Now that we have stored the results in our data and a list object, we can use this information to plot using leaflet. The functions available here provide a comprehensive method to convey the results of our analysis. We omit the functions in this tutorial for brevity.

Results

The map below conveys the results of clustering spatially and temporally using HDBSCAN. The loiter information for each cluster is shown when hovering over each cluster, and a radial heatmap of time of day by weekday is shown when clicking each cluster.
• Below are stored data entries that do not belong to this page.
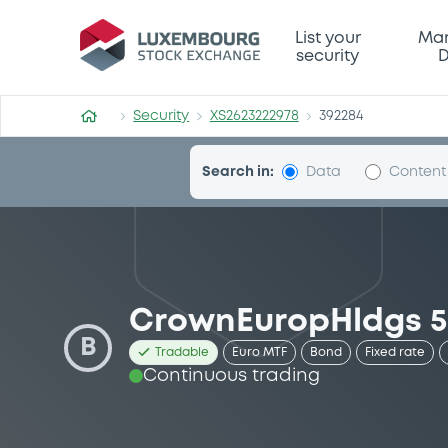
Security (XS2623222978)
List your
Mar
security
D
Security
XS2623222978
392284
Search in:
Data
Content
CrownEuropHldgs 5
B
Tradable
Euro MTF
Bond
Fixed rate
Continuous trading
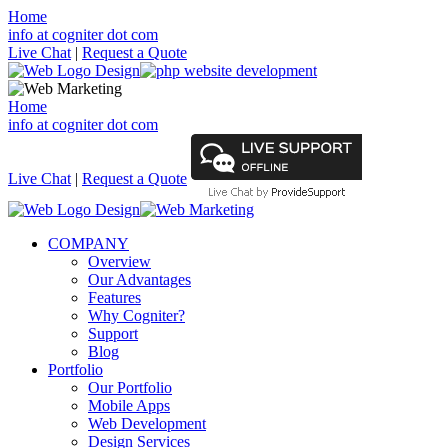
Home
info at cogniter dot com
Live Chat
|
Request a Quote
Home
info at cogniter dot com
Live Chat
|
Request a Quote
COMPANY
Overview
Our Advantages
Features
Why Cogniter?
Support
Blog
Portfolio
Our Portfolio
Mobile Apps
Web Development
Design Services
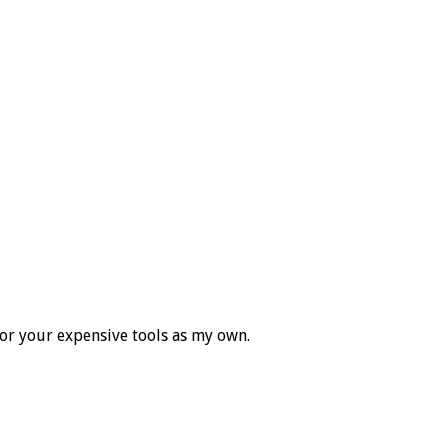
for your expensive tools as my own.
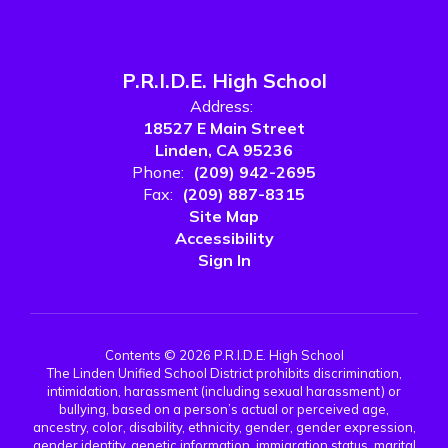
P.R.I.D.E. High School
Address:
18527 E Main Street
Linden, CA 95236
Phone:
(209) 942-2695
Fax:
(209) 887-8315
Site Map
Accessibility
Sign In
Contents © 2026 P.R.I.D.E. High School
The Linden Unified School District prohibits discrimination,
intimidation, harassment (including sexual harassment) or
bullying, based on a person’s actual or perceived age,
ancestry, color, disability, ethnicity, gender, gender expression,
gender identity, genetic information, immigration status, marital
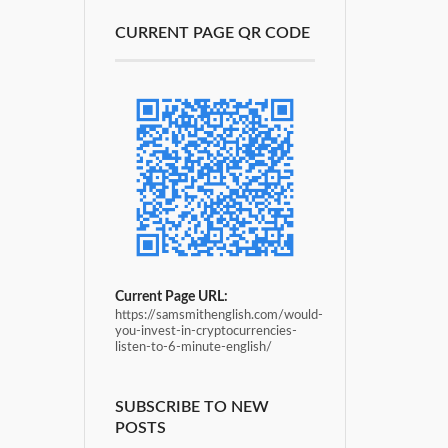
CURRENT PAGE QR CODE
Current Page URL:
https://samsmithenglish.com/would-
you-invest-in-cryptocurrencies-
listen-to-6-minute-english/
SUBSCRIBE TO NEW
POSTS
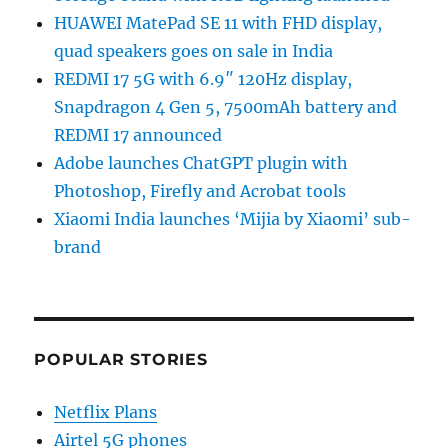
HUAWEI MatePad SE 11 with FHD display,
quad speakers goes on sale in India
REDMI 17 5G with 6.9″ 120Hz display,
Snapdragon 4 Gen 5, 7500mAh battery and
REDMI 17 announced
Adobe launches ChatGPT plugin with
Photoshop, Firefly and Acrobat tools
Xiaomi India launches ‘Mijia by Xiaomi’ sub-
brand
POPULAR STORIES
Netflix Plans
Airtel 5G phones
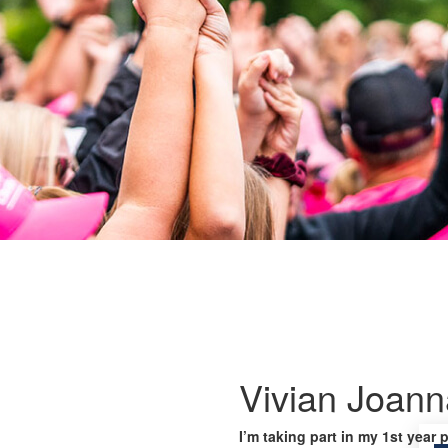
Vivian Joann
I’m taking part in my 1st year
We group the clusters by the time of day and include interactive toggles to allow the analyst to study the wolf’s pattern of life.

Conclusion

  • This tutorial demonstrates a method to extract actionable information from GPS data.
  • A heatmap, or hexagon bin density map can provide initial intuition about the subject’s most frequented locations, but more granular information is typically necessary.
  • With spatial and temporal clustering, we can elicit reliable information about when, where, and for how long the subject (here, the wolf of interest) loiters.